Who-Or-What has-name that-matches-pattern '[A-Z]+[a-z]*'?

The regular expression used above matches all strings that start with one or more big letters and then contains zero or more small letters.
This query returns 'Tom', 'Jerry' and 'Max' (which are obvious) and 'cat' (because if name satisfies '(T|J)o(n|m){1,2}y' it also matches '[A-Z]+[a-z]*').

Now it is a time for the tricky question:

Who-Or-What has-name that-matches-pattern '[TJonm]*y?'?

The regular expression '[TJonm]*y?' matches the string that contains zero or more 'T', 'J', 'o', 'n' or 'm' letters and may finish with 'y' ('?' indicates that there are zero or one occurrences of 'y'). So this regular expression matches such strings as: 'Tommy' or 'omnomnom'. It matches also all string generated by '(T|J)o(n|m){1,2}y'. So there is no surprise that 'Tom' and 'cat' are returned after execution of this query.
But why this query returned 'Max'? Admittedly, Max has name that do not match regular expression in the question, but the true is that all cats fits the query and Max is a cat. Because of Open World Assumption (see OWA), Max has another unknown name that matches regular expression in the query.

If you want to learn more about Fluent Editor CNL-EN grammar, visit this link.

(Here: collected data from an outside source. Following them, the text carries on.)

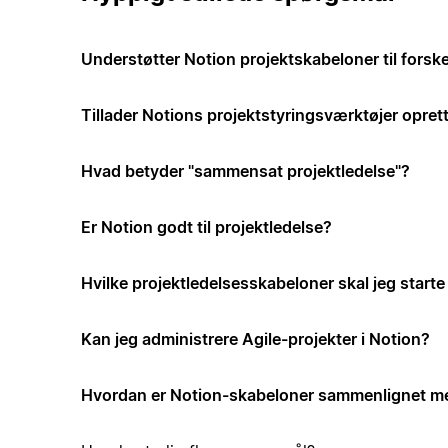
Understøtter Notion projektskabeloner til forske
Tillader Notions projektstyringsværktøjer opre
Hvad betyder "sammensat projektledelse"?
Er Notion godt til projektledelse?
Hvilke projektledelsesskabeloner skal jeg start
Kan jeg administrere Agile-projekter i Notion?
Hvordan er Notion-skabeloner sammenlignet me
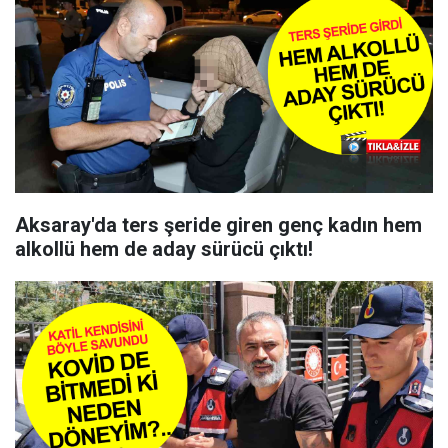
Aksaray'da ters şeride giren genç kadın hem
alkollü hem de aday sürücü çıktı!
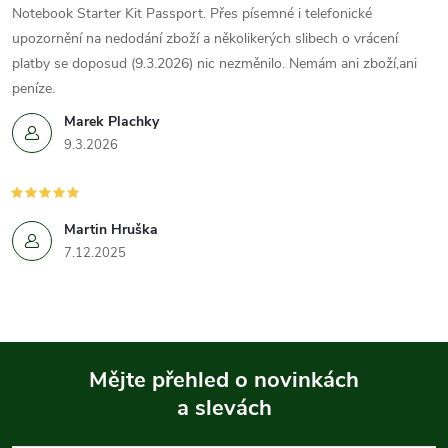
Notebook Starter Kit Passport. Přes písemné i telefonické
upozornění na nedodání zboží a několikerých slibech o vrácení
platby se doposud (9.3.2026) nic nezměnilo. Nemám ani zboží,ani
peníze.
Marek Plachky
9.3.2026
Martin Hruška
7.12.2025
Mějte přehled o novinkách
a slevách
Z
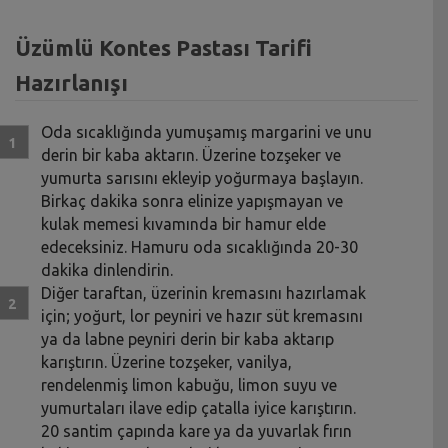
Üzümlü Kontes Pastası Tarifi
Hazırlanışı
Oda sıcaklığında yumuşamış margarini ve unu
derin bir kaba aktarın. Üzerine tozşeker ve
yumurta sarısını ekleyip yoğurmaya başlayın.
Birkaç dakika sonra elinize yapışmayan ve
kulak memesi kıvamında bir hamur elde
edeceksiniz. Hamuru oda sıcaklığında 20-30
dakika dinlendirin.
Diğer taraftan, üzerinin kremasını hazırlamak
için; yoğurt, lor peyniri ve hazır süt kremasını
ya da labne peyniri derin bir kaba aktarıp
karıştırın. Üzerine tozşeker, vanilya,
rendelenmiş limon kabuğu, limon suyu ve
yumurtaları ilave edip çatalla iyice karıştırın.
20 santim çapında kare ya da yuvarlak fırın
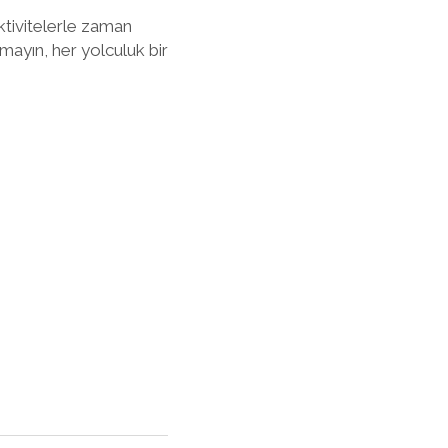
ktivitelerle zaman
mayın, her yolculuk bir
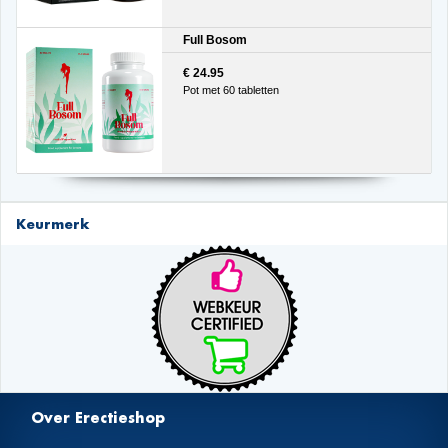
Full Bosom
€ 24.95
Pot met 60 tabletten
Keurmerk
Over Erectieshop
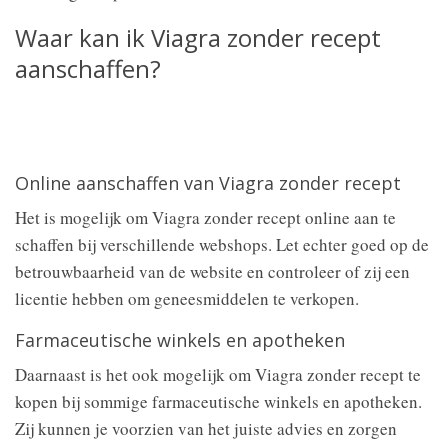
Waar kan ik Viagra zonder recept
aanschaffen?
Online aanschaffen van Viagra zonder recept
Het is mogelijk om Viagra zonder recept online aan te
schaffen bij verschillende webshops. Let echter goed op de
betrouwbaarheid van de website en controleer of zij een
licentie hebben om geneesmiddelen te verkopen.
Farmaceutische winkels en apotheken
Daarnaast is het ook mogelijk om Viagra zonder recept te
kopen bij sommige farmaceutische winkels en apotheken.
Zij kunnen je voorzien van het juiste advies en zorgen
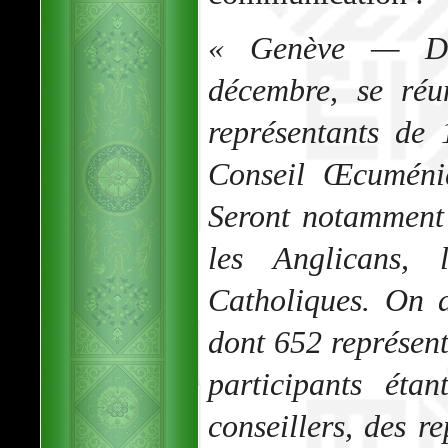
« Genève — D
décembre, se réu
représentants de
Conseil Œcuméni
Seront notamment 
les Anglicans, 
Catholiques. On a
dont 652 représenta
participants éta
conseillers, des r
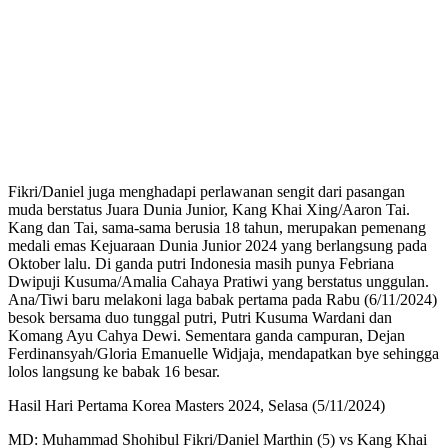
Fikri/Daniel juga menghadapi perlawanan sengit dari pasangan
muda berstatus Juara Dunia Junior, Kang Khai Xing/Aaron Tai.
Kang dan Tai, sama-sama berusia 18 tahun, merupakan pemenang
medali emas Kejuaraan Dunia Junior 2024 yang berlangsung pada
Oktober lalu. Di ganda putri Indonesia masih punya Febriana
Dwipuji Kusuma/Amalia Cahaya Pratiwi yang berstatus unggulan.
Ana/Tiwi baru melakoni laga babak pertama pada Rabu (6/11/2024)
besok bersama duo tunggal putri, Putri Kusuma Wardani dan
Komang Ayu Cahya Dewi. Sementara ganda campuran, Dejan
Ferdinansyah/Gloria Emanuelle Widjaja, mendapatkan bye sehingga
lolos langsung ke babak 16 besar.
Hasil Hari Pertama Korea Masters 2024, Selasa (5/11/2024)
MD: Muhammad Shohibul Fikri/Daniel Marthin (5) vs Kang Khai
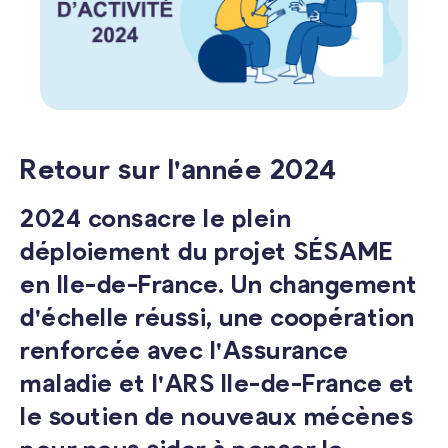
Retour sur l'année 2024
2024 consacre le plein
déploiement du projet SÉSAME
en Ile-de-France. Un changement
d'échelle réussi, une coopération
renforcée avec l'Assurance
maladie et l'ARS Ile-de-France et
le soutien de nouveaux mécènes
pour nous aider à penser le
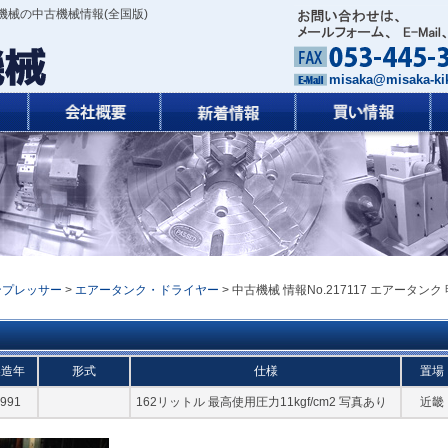
機械の中古機械情報(全国版)
misaka@misaka-kik
ンプレッサー
>
エアータンク・ドライヤー
> 中古機械 情報No.217117 エアータンク
製造年
形式
仕様
置場
991
162リットル 最高使用圧力11kgf/cm2 写真あり
近畿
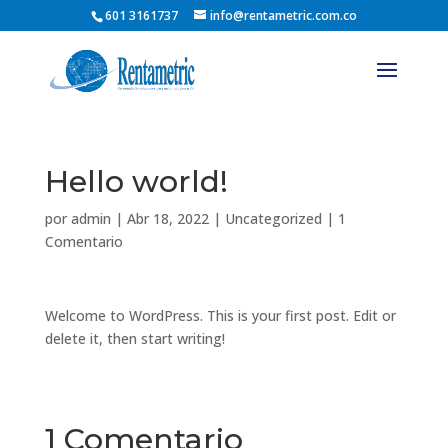
601 3161737
info@rentametric.com.co
Hello world!
por
admin
|
Abr 18, 2022
|
Uncategorized
|
1
Comentario
Welcome to WordPress. This is your first post. Edit or
delete it, then start writing!
1 Comentario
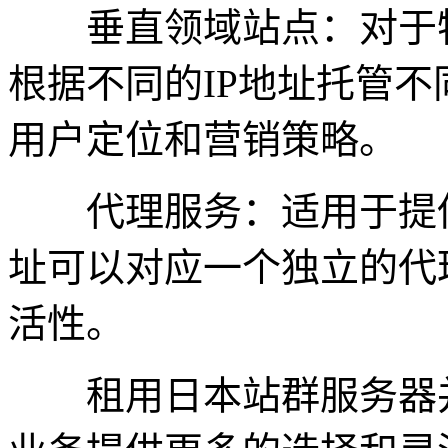
垂直领域站点：对于特
根据不同的IP地址托管
用户定位和营销策略。
代理服务：适用于提供
址可以对应一个独立的代
活性。
租用日本站群服务器并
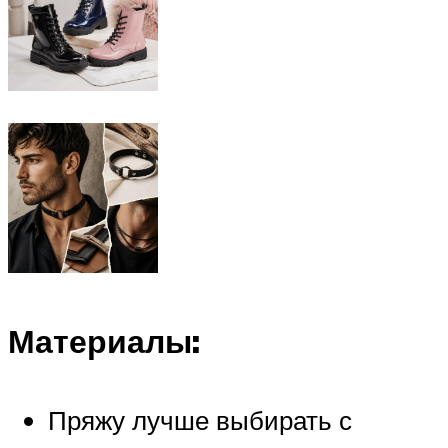
Материалы:
Пряжу лучше выбирать с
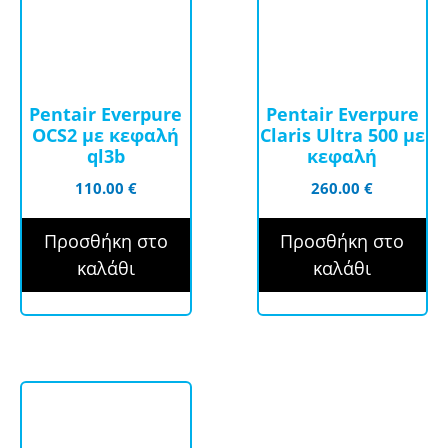
Pentair Everpure
Pentair Everpure
OCS2 με κεφαλή
Claris Ultra 500 με
ql3b
κεφαλή
110.00
€
260.00
€
Προσθήκη στο
Προσθήκη στο
καλάθι
καλάθι
Αυτό
το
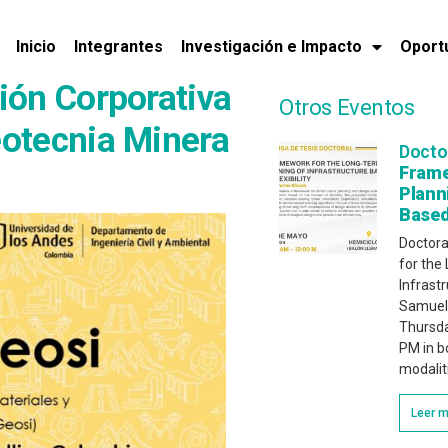
Inicio
Integrantes
Investigación e Impacto
Oport
ión Corporativa
Otros Eventos
otecnia Minera
Docto
Frame
Plann
Based 
Doctora
for the
Infrastr
Samuel 
Thursda
PM in b
modalit
Leer 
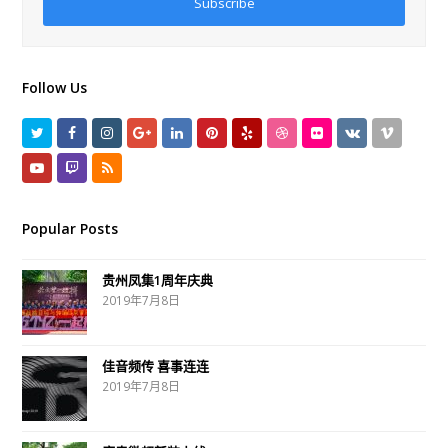
Subscribe
Follow Us
T
F
I
G
L
P
Y
D
F
V
V
w
a
n
o
i
i
e
r
l
K
i
Y
T
R
i
c
s
o
n
n
l
i
i
m
o
w
S
t
e
t
g
k
t
p
b
c
e
u
i
S
Popular Posts
t
b
a
l
e
e
b
k
o
t
t
贵州凤集1周年庆典
e
o
g
e
d
r
b
r
u
c
2019年7月8日
r
o
r
P
I
e
l
b
h
k
a
l
n
s
e
e
佳音频传 喜事连连
m
u
t
2019年7月8日
s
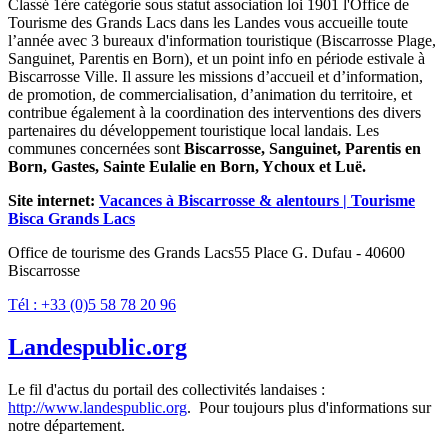
Classé 1ère catégorie sous statut association loi 1901 l'Office de
Tourisme des Grands Lacs dans les Landes vous accueille toute
l’année avec 3 bureaux d'information touristique (Biscarrosse Plage,
Sanguinet, Parentis en Born), et un point info en période estivale à
Biscarrosse Ville. Il assure les missions d’accueil et d’information,
de promotion, de commercialisation, d’animation du territoire, et
contribue également à la coordination des interventions des divers
partenaires du développement touristique local landais. Les
communes concernées sont
Biscarrosse, Sanguinet, Parentis en
Born, Gastes, Sainte Eulalie en Born, Ychoux et Luë.
Site internet:
Vacances à Biscarrosse & alentours | Tourisme
Bisca Grands Lacs
Office de tourisme des Grands Lacs55 Place G. Dufau - 40600
Biscarrosse
Tél : +33 (0)5 58 78 20 96
Landespublic.org
Le fil d'actus du portail des collectivités landaises :
http://www.landespublic.org
. Pour toujours plus d'informations sur
notre département.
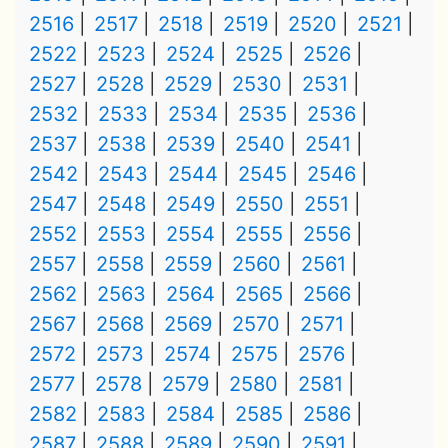
2516
2517
2518
2519
2520
2521
2522
2523
2524
2525
2526
2527
2528
2529
2530
2531
2532
2533
2534
2535
2536
2537
2538
2539
2540
2541
2542
2543
2544
2545
2546
2547
2548
2549
2550
2551
2552
2553
2554
2555
2556
2557
2558
2559
2560
2561
2562
2563
2564
2565
2566
2567
2568
2569
2570
2571
2572
2573
2574
2575
2576
2577
2578
2579
2580
2581
2582
2583
2584
2585
2586
2587
2588
2589
2590
2591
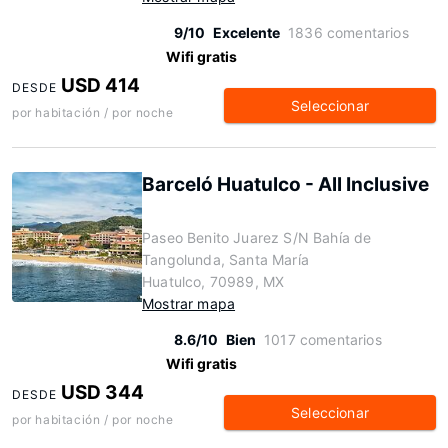
9/10
Excelente
1836 comentarios
Wifi gratis
USD 414
DESDE
Seleccionar
por habitación / por noche
Barceló Huatulco - All Inclusive
Paseo Benito Juarez S/N Bahía de
Tangolunda, Santa María
Huatulco, 70989, MX
Mostrar mapa
8.6/10
Bien
1017 comentarios
Wifi gratis
USD 344
DESDE
Seleccionar
por habitación / por noche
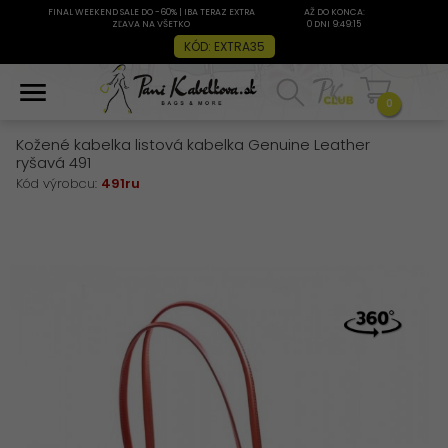
FINAL WEEKEND SALE DO -60% | IBA TERAZ EXTRA
AŽ DO KONCA:
ZĽAVA NA VŠETKO
0 DNI 9:49:15
KÓD: EXTRA35
0
Kožené kabelka listová kabelka Genuine Leather
ryšavá 491
Kód výrobcu:
491ru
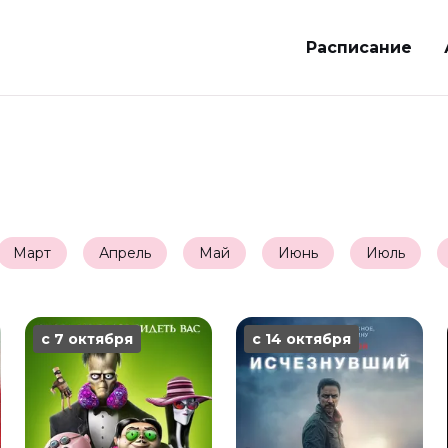
Расписание
Март
Апрель
Май
Июнь
Июль
с 7 октября
с 14 октября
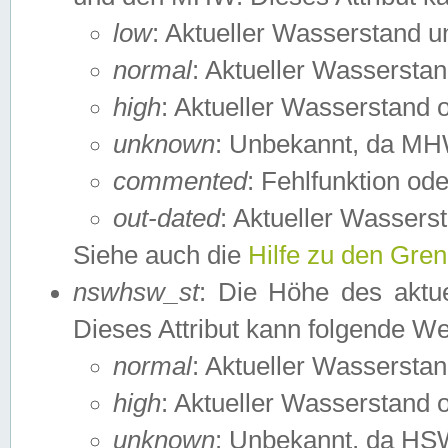
low
: Aktueller Wasserstand 
normal
: Aktueller Wassers
high
: Aktueller Wasserstand
unknown
: Unbekannt, da MH
commented
: Fehlfunktion ode
out-dated
: Aktueller Wasserst
Siehe auch die
Hilfe zu den Gre
nswhsw_st
: Die Höhe des aktu
Dieses Attribut kann folgende W
normal
: Aktueller Wassersta
high
: Aktueller Wasserstand
unknown
: Unbekannt, da HSW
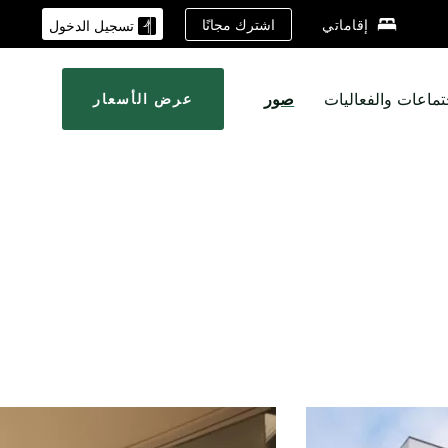
اشترك مجانًا
إقاماتي
تسجيل الدخول
تماعات والفعاليات
صور
عرض الأسعار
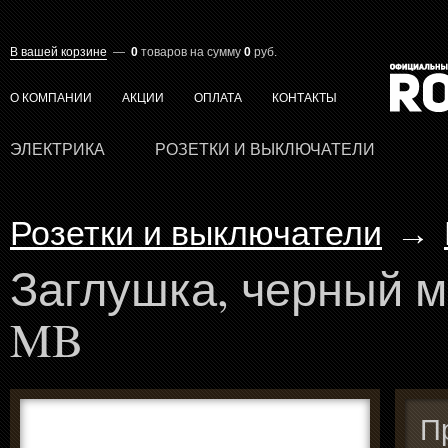
В вашей корзине
—
0
товаров
на сумму
0
руб.
О КОМПАНИИ
АКЦИИ
ОПЛАТА
КОНТАКТЫ
ЭЛЕКТРИКА
РОЗЕТКИ И ВЫКЛЮЧАТЕЛИ
Розетки и выключатели
→
Заглушка, черный м
MB
П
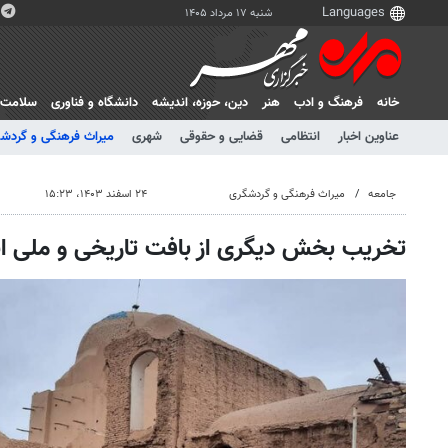
شنبه ۱۷ مرداد ۱۴۰۵
خانه
فرهنگ و ادب
هنر
دين، حوزه، انديشه
دانشگاه و فناوری
سلامت
عناوین اخبار
انتظامی
قضایی و حقوقی
شهری
میراث فرهنگی و گردش
جامعه
میراث فرهنگی و گردشگری
۲۴ اسفند ۱۴۰۳، ۱۵:۲۳
تخریب بخش دیگری از بافت تاریخی و ملی اب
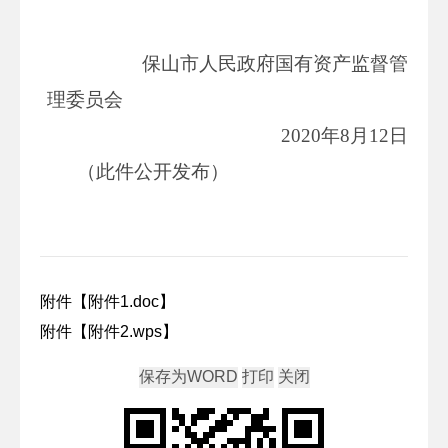
保山市人民政府国有资产监督管
理委员会
2020年8月12日
（此件公开发布）
附件【
附件1.doc
】
附件【
附件2.wps
】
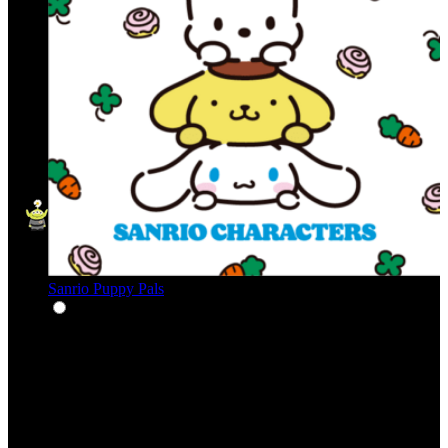
Sanrio Puppy Pals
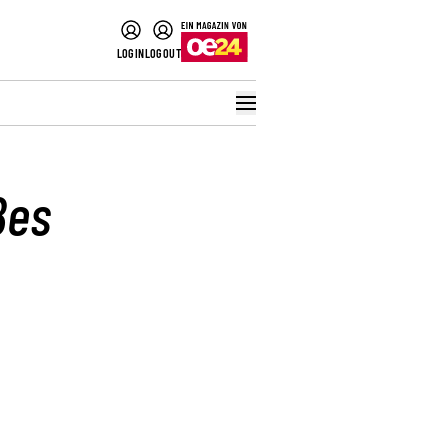
LOGIN
LOGOUT
ßes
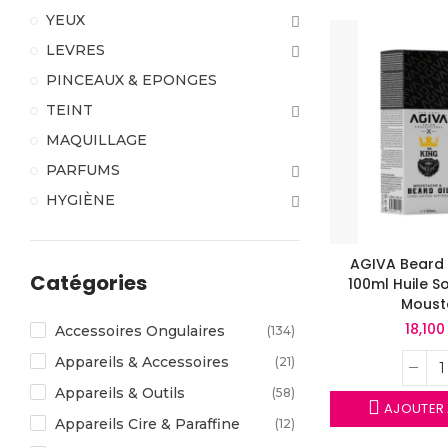
YEUX
LEVRES
PINCEAUX & EPONGES
TEINT
MAQUILLAGE
PARFUMS
HYGIÈNE
AGIVA Beard 
Catégories
100ml Huile S
Moust
18,10
Accessoires Ongulaires
(134)
Appareils & Accessoires
(21)
Appareils & Outils
(58)
AJOUTER 
Appareils Cire & Paraffine
(12)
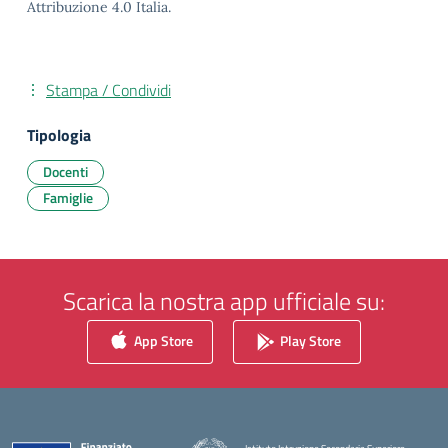
Attribuzione 4.0 Italia.
Stampa / Condividi
Tipologia
Docenti
Famiglie
Scarica la nostra app ufficiale su:
App Store
Play Store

*) FluentEditor 2, ontology editor, is a comprehensive tool for editing and manipulating complex ontologies that uses Controlled Natural Language. Fluent editor provides one with a more suitable for human users alternative to XML-based OWL editors. It's main feature is the usage of Controlled English as a knowledge modeling language. Supported via Predictive Editor, it prohibits one from entering any sentence that is grammatically or morphologically incorrect and actively helps the user during sentence writing. The Controlled English is a subset of Standard English with restricted grammar and vocabulary in order to reduce the ambiguity and complexity inherent in full English.